Veteran of four wars, four enlistments, four branches: Air Force, Army, Army Reserve, Army National Guard. I am both an AF (Air Force) veteran and as Veteran AF (As Fuck)
Monday, June 26, 2017
A Delightfully Odd Guy from Alabama Flying to Serbia
On the plane from Paris to Belgrade, I sat next to an American couple from Alabama. Glenn Snyder introduced himself when he heard me speak English to the Flight Attendant. Glenn is three years older than I am. He and his wife were on the way to visit friends from home who had been living in Belgrade for almost two years. They went just to see the country and decided to stay. Glenn had never been to Europe and decided to visit his old friend.
A guy from Alabama with friends outside the country or who even travels outside the country is unusual. Alabama is third lowest in the nation of citizens with passports--just 22% of Alabamans have a passport. Only Mississippi and West Virginia are lower. Also, Glenn never served in the military. He said he had a high draft number and just never wanted to be in the military. Most of his family and the majority of the boys he grew up with served in the military. He knew many people who had been to Viet Nam, Thailand, West Germany, or South Korea with the military, but never had passports, because soldiers on orders or on leave don't need them.
Then we talked about C.S. Lewis. He had read Narnia and Mere Christianity. We talked about faith and books. He did not know about most of Lewis' other books. I told him about Screwtape. He thought portraying demons as bureaucrats in Hell would be fun to read.
And if Glenn wasn't already odd enough, he still cannot understand how people in the Baptist Church he grew up in could vote for Trump. "They told us sex, drugs, rock and roll, smoking, dancing, were all of the devil....They vote for a guy who brags about doing everything they said was bad, and more those old Baptists didn't even think of!"
Wild Dogs and Angry Truckers, My Options in Macedonia
Now that I am done riding in Eastern Europe, I can say the scariest ride so far this trip was on a state highway that had no parallel superhighway. It was a twisty twelve-mile climb from Skopje, Macedonia, to the pass that marks the border with Kosovo. On the way up the mountain, two Semis got so close I was off the road and onto the foot-wide sand strip that constitutes a shoulder in Europe. The second time the air from the truck pushed me far enough off the road that I had to stop. I got right back on the road. Adrenaline. I really wanted to get to Kosovo.

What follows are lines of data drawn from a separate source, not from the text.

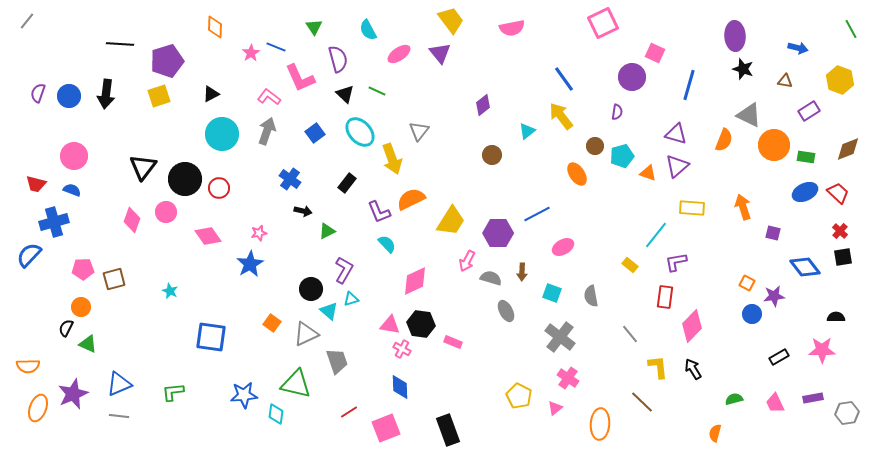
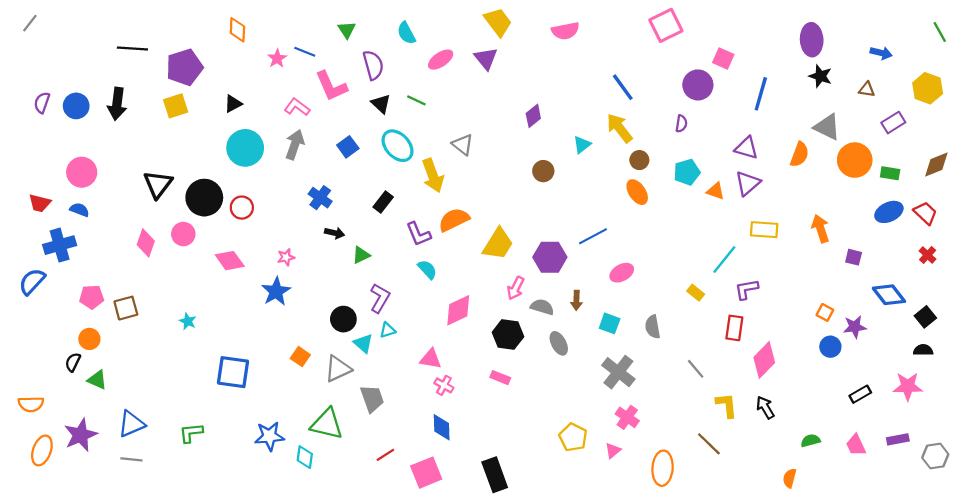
gray triangle: (419, 131) -> (463, 145), turned -30
brown circle: (595, 146) -> (639, 160), moved
black square: (843, 257) -> (925, 317), moved, turned -30
black hexagon: (421, 324) -> (508, 335), moved

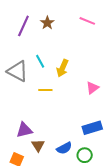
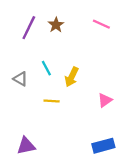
gray triangle: (18, 71) -> (20, 79), size x0.6

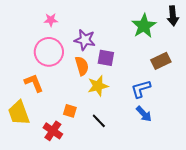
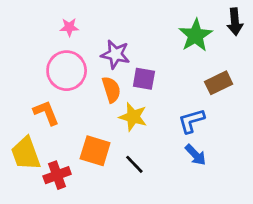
yellow star: (98, 86) -> (133, 117), turned 30
orange square: (70, 111) -> (95, 151), size x1.6
red cross: (53, 131) -> (57, 175), moved, turned 36

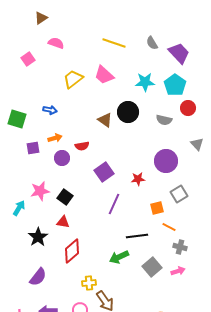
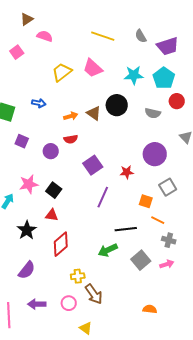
brown triangle: (41, 18) -> (27, 19), moved
purple trapezoid: (179, 53) -> (168, 46), turned 115
orange arrow: (55, 138) -> (71, 116), moved
purple square: (33, 148) -> (22, 141), turned 32
orange square: (157, 208) -> (146, 201), turned 32

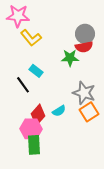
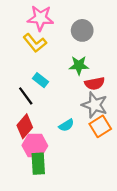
pink star: (18, 16) -> (40, 18), moved
gray circle: (85, 34) -> (82, 30), moved
red semicircle: (84, 47) -> (95, 83), moved
red diamond: (38, 115) -> (25, 126), moved

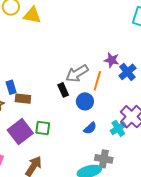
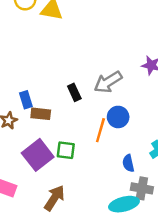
orange line: (97, 81) -> (100, 130), moved
black rectangle: (63, 90) -> (74, 92), moved
blue semicircle: (90, 128) -> (128, 163), moved, turned 120

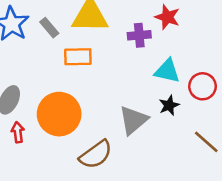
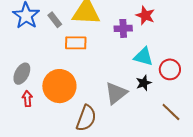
brown semicircle: (96, 155) -> (86, 118), turned -36

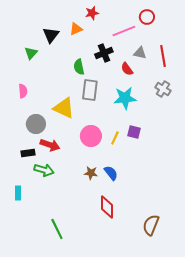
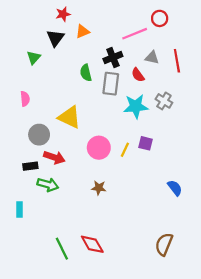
red star: (92, 13) -> (63, 14), moved
gray cross: (163, 89) -> (164, 101), moved
gray rectangle: (90, 90) -> (111, 84), moved
blue semicircle: (111, 173) -> (175, 188), moved
red diamond: (107, 207) -> (92, 244), moved, turned -30

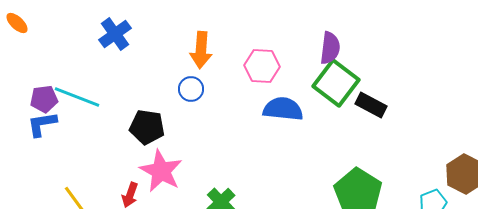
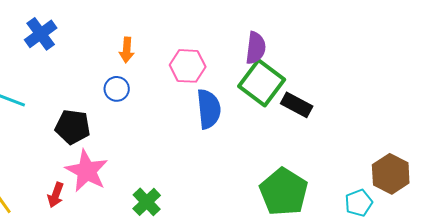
orange arrow: (201, 50) -> (127, 50), size x0.7
blue semicircle: (283, 109) -> (209, 109), turned 78

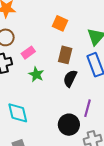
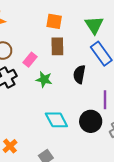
brown rectangle: (65, 55) -> (57, 46), moved
cyan diamond: (18, 113) -> (56, 120), moved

When I got within sight of the border, I looked across the road and saw warning signs that drivers should watch for bicycles on the roadway on the way down. There were no signs on the way up. Maybe the truckers thought it meant open season on the climb.
The border was jammed with cars and trucks which could mean the bike/pedestrian crossing would be jammed also. Usually the bike crossing was better, but in Ukraine it was worse. I did not have enough time to cross and re-cross the border, so I turned around and rode as fast as I could down the mountain. After eight miles descending, I saw a sign pointing for bikes to take that road. The empty parallel road had weeds growing out of it. At 27 mph (40 feet per second) I thought about taking the lumpy route the last four miles until I saw three dogs walking along the edge of the empty road.
Dog dinner or ride with Semis?
The lead dog had his head down and his tail seemed to be dragging. He looked hungry enough to eat an old bicyclist. Two days before on the ride toward Romania a dog shot out from under a bridge and sprinted at me. I sprinted and growled back. He gave up. These dogs looked more determined.
Given the choice between wild dogs and Semis, I stayed on the main road until I got back into the city. Then I pulled into a gas station and sat on the curb drinking a bottle of juice and calmed myself down. I rolled back into Skopje on sidewalks and bike lanes. The next day I could try to find a different route into Kosovo or go south toward Greece. I went to Greece. Since that day, I only rode on state highways that have a parallel motorway. Otherwise I am on a narrow road with Semi after Semi.
Sunday, June 25, 2017
Documentary Filmmaker at an Asian Restaurant in Berlin
In Berlin, I ate dinner at an Asian restaurant near the laundromat I used earlier in the day. I was going to ride back to my room and eat where I had a good internet signal. But it was a nice night so I sat at one of the two tables in front of the restaurant. A woman in her 50s was eating at the other table. She heard me speaking English and asked where I was riding. We talked about traveling on a bike and about how bicycles were everywhere in Berlin and in Germany. She is a documentary filmmaker. She asked about my job. I told her I am retired, but my last job was at a museum of the history of chemistry.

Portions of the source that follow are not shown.